> _Exercise instructions_
Please write out exactly the lines of the data below from the line holding "Describe the element at coordinates (146, 1171)" through the line holding "Task: Click on the 高级搜索", and leave out the rest.

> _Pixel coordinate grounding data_

--*--

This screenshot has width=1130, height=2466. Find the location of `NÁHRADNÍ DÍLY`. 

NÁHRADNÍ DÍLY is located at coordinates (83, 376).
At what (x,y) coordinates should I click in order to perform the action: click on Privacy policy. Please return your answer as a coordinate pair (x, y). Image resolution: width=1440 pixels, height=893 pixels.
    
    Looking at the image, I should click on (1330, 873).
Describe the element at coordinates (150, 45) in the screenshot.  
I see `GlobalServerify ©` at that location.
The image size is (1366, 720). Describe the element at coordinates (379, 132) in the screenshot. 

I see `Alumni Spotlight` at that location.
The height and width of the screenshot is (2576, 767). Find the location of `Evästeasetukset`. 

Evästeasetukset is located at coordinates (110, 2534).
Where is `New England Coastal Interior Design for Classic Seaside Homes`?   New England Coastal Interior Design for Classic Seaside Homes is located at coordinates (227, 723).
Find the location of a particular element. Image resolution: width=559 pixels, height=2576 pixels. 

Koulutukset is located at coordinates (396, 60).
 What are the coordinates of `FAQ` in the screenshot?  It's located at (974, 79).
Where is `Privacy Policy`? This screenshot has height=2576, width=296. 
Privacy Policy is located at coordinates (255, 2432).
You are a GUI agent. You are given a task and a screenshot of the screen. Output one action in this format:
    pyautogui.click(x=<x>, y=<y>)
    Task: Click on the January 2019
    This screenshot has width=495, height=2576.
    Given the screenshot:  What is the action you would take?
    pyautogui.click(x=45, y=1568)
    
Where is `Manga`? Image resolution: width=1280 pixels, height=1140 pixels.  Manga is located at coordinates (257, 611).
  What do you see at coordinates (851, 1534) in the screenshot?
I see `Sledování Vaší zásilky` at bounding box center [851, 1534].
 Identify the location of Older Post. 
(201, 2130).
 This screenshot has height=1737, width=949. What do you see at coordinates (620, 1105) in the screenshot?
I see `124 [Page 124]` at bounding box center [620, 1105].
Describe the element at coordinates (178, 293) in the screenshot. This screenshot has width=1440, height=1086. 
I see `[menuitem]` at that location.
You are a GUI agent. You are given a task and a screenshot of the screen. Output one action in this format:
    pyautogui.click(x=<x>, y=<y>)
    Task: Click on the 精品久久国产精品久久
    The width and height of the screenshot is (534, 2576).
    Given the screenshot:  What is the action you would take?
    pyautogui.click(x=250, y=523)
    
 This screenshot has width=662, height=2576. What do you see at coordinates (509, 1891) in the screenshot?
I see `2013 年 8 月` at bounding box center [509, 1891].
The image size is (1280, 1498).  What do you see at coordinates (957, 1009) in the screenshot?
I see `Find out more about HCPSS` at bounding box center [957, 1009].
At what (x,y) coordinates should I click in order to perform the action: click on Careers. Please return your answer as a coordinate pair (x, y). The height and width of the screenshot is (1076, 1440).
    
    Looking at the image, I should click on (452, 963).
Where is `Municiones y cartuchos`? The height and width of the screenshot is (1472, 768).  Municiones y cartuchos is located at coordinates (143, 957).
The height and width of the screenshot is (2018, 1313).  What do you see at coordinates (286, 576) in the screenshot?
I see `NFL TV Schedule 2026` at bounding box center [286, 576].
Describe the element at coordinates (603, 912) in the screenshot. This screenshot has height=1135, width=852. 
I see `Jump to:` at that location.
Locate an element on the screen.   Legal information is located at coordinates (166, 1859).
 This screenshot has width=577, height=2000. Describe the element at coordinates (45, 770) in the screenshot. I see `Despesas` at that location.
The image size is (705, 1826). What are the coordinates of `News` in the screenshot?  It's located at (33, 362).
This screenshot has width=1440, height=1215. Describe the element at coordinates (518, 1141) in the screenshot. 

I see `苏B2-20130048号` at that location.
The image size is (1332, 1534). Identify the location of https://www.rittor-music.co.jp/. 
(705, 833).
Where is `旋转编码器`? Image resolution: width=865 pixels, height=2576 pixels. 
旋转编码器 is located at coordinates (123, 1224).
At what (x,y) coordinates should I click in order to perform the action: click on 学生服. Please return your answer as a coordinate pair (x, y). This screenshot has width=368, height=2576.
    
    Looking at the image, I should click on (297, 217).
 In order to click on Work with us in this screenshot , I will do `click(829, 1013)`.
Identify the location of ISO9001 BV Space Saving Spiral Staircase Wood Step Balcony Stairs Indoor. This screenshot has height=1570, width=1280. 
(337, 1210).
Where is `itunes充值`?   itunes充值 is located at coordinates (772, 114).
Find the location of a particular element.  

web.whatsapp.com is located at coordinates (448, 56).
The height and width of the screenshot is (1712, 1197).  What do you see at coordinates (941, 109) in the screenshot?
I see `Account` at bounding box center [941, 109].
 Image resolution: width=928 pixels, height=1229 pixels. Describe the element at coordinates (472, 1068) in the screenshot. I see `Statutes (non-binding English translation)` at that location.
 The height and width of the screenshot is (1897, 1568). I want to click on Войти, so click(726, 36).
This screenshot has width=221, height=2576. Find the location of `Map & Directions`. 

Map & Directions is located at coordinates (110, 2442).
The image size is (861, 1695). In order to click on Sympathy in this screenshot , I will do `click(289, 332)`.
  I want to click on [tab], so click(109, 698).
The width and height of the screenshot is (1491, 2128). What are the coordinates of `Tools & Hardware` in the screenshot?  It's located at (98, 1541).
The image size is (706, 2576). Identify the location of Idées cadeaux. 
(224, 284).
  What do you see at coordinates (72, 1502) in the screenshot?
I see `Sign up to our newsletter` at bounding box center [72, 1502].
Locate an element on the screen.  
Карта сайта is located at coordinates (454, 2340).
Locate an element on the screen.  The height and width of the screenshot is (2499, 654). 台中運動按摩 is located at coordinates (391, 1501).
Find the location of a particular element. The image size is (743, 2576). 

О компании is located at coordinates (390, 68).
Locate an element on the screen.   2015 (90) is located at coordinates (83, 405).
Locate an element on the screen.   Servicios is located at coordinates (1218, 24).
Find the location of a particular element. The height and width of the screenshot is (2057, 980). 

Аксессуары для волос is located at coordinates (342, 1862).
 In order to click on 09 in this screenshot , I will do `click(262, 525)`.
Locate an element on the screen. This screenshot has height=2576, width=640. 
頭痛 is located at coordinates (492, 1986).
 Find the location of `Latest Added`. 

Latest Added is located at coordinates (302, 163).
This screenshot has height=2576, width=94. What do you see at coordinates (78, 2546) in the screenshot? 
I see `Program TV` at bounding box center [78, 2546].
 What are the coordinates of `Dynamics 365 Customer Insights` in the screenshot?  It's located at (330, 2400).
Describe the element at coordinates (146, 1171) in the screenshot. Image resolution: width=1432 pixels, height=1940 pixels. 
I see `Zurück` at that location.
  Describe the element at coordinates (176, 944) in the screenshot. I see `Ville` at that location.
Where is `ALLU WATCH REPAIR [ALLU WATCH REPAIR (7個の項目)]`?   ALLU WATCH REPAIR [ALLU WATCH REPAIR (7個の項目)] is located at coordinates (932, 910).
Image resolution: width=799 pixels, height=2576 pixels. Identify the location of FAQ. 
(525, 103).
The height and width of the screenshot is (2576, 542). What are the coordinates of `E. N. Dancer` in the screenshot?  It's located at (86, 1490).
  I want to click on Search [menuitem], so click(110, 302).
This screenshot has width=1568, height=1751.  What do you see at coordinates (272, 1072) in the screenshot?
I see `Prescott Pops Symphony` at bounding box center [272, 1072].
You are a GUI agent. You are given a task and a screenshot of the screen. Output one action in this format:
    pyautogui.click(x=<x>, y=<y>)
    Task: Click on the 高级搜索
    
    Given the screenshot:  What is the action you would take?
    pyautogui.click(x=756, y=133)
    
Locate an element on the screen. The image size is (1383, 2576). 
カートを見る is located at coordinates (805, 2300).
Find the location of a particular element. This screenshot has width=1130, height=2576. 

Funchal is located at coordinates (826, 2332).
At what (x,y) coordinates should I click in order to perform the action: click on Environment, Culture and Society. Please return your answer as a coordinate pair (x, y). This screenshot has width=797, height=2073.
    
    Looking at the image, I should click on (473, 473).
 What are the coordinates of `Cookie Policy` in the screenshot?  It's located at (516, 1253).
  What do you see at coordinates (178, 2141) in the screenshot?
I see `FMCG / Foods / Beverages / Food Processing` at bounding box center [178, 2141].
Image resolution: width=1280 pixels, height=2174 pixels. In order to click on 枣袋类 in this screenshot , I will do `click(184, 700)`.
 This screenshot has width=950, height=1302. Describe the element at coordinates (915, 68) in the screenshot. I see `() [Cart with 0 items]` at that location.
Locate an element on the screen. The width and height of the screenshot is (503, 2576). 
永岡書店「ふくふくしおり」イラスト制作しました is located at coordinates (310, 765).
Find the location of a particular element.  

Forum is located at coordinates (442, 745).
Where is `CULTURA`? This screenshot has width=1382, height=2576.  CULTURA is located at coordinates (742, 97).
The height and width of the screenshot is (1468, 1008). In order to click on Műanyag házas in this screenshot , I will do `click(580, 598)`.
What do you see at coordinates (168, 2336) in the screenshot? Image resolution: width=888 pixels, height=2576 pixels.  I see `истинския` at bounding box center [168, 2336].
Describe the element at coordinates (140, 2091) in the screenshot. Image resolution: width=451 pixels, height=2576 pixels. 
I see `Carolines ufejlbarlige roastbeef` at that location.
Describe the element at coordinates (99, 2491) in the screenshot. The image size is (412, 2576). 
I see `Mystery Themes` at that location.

--*--

> _Answer section_
Describe the element at coordinates (146, 1171) in the screenshot. Image resolution: width=1432 pixels, height=1940 pixels. 
I see `Zurück` at that location.
  Describe the element at coordinates (176, 944) in the screenshot. I see `Ville` at that location.
Where is `ALLU WATCH REPAIR [ALLU WATCH REPAIR (7個の項目)]`?   ALLU WATCH REPAIR [ALLU WATCH REPAIR (7個の項目)] is located at coordinates (932, 910).
Image resolution: width=799 pixels, height=2576 pixels. Identify the location of FAQ. 
(525, 103).
The height and width of the screenshot is (2576, 542). What are the coordinates of `E. N. Dancer` in the screenshot?  It's located at (86, 1490).
  I want to click on Search [menuitem], so click(110, 302).
This screenshot has width=1568, height=1751.  What do you see at coordinates (272, 1072) in the screenshot?
I see `Prescott Pops Symphony` at bounding box center [272, 1072].
You are a GUI agent. You are given a task and a screenshot of the screen. Output one action in this format:
    pyautogui.click(x=<x>, y=<y>)
    Task: Click on the 高级搜索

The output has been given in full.